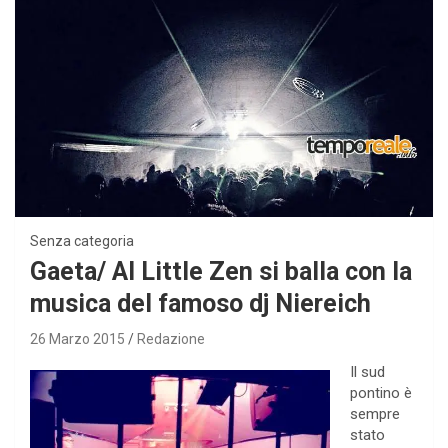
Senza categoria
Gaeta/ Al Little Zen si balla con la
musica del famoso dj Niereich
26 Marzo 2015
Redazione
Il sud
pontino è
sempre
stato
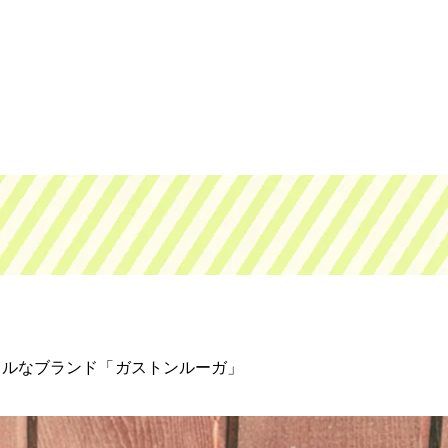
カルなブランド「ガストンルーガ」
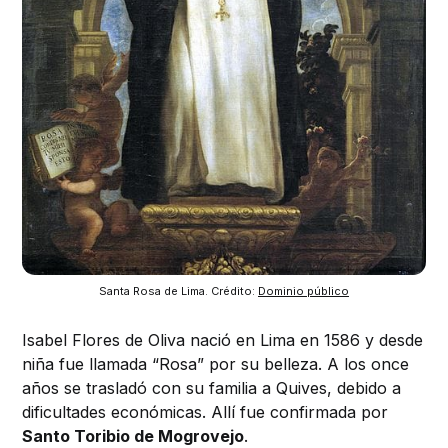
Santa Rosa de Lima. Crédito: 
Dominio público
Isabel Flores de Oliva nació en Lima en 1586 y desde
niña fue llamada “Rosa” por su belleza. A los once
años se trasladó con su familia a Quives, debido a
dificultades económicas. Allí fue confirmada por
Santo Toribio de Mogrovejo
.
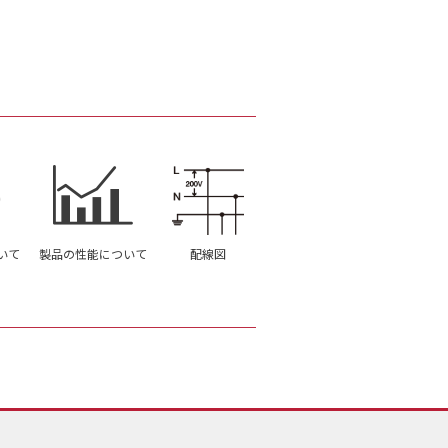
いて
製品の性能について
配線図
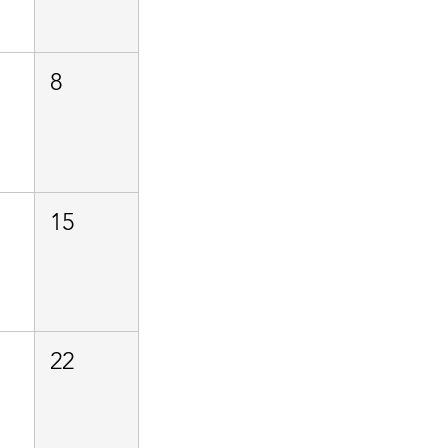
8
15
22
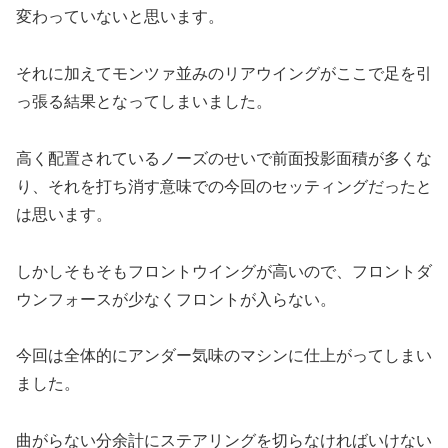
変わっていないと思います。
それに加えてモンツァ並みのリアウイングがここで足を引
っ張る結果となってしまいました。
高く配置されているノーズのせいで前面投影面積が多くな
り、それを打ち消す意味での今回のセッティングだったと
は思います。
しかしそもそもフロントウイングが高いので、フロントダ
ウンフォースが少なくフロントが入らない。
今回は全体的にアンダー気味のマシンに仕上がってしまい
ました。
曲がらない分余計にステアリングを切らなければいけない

---

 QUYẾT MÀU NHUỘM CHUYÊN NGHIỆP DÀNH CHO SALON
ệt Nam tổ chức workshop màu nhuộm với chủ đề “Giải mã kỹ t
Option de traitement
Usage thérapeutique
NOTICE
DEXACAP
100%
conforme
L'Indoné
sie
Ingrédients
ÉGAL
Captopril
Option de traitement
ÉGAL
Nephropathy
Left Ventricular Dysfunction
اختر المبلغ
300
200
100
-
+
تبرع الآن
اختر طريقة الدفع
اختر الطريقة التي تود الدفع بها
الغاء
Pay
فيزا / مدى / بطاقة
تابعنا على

---

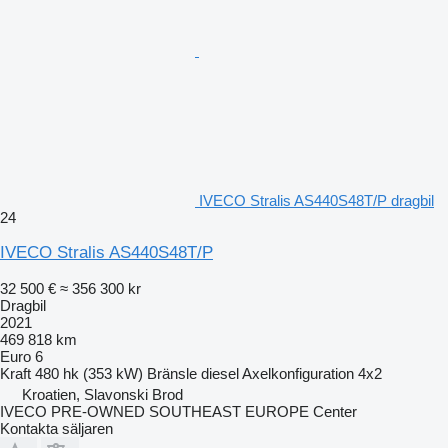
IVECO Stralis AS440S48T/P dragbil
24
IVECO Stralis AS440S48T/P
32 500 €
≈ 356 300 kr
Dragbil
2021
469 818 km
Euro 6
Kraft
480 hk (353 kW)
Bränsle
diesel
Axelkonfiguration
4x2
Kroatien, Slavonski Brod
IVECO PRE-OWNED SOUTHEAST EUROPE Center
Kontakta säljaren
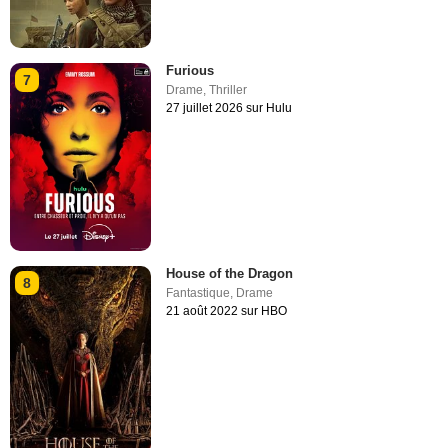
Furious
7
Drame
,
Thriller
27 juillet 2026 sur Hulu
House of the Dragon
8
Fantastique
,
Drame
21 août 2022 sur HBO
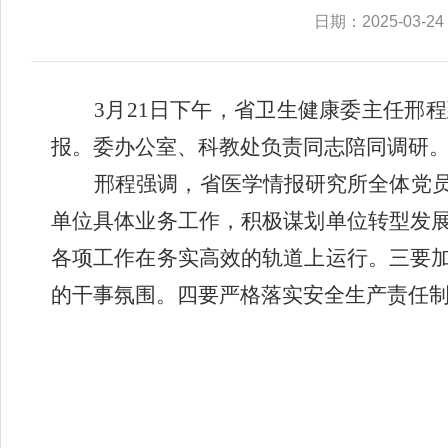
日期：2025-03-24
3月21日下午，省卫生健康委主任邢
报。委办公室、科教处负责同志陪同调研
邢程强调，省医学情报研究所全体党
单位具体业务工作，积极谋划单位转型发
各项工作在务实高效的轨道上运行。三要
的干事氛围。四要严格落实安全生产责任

» What you should do: Print, exactly and with no pictures, the lines of the listing above starting at the one that has "Senza categoria" and ending at the one that has "曲がらない分余計にステアリングを切らなければいけない", both included.

» Answer for the task:
Senza categoria
Gaeta/ Al Little Zen si balla con la
musica del famoso dj Niereich
26 Marzo 2015
Redazione
Il sud
pontino è
sempre
stato
カルなブランド「ガストンルーガ」
Santa Rosa de Lima. Crédito: 
Dominio público
Isabel Flores de Oliva nació en Lima en 1586 y desde
niña fue llamada “Rosa” por su belleza. A los once
años se trasladó con su familia a Quives, debido a
dificultades económicas. Allí fue confirmada por
Santo Toribio de Mogrovejo
.
いて
製品の性能について
配線図
8
15
22
変わっていないと思います。
それに加えてモンツァ並みのリアウイングがここで足を引
っ張る結果となってしまいました。
高く配置されているノーズのせいで前面投影面積が多くな
り、それを打ち消す意味での今回のセッティングだったと
は思います。
しかしそもそもフロントウイングが高いので、フロントダ
ウンフォースが少なくフロントが入らない。
今回は全体的にアンダー気味のマシンに仕上がってしまい
ました。
曲がらない分余計にステアリングを切らなければいけない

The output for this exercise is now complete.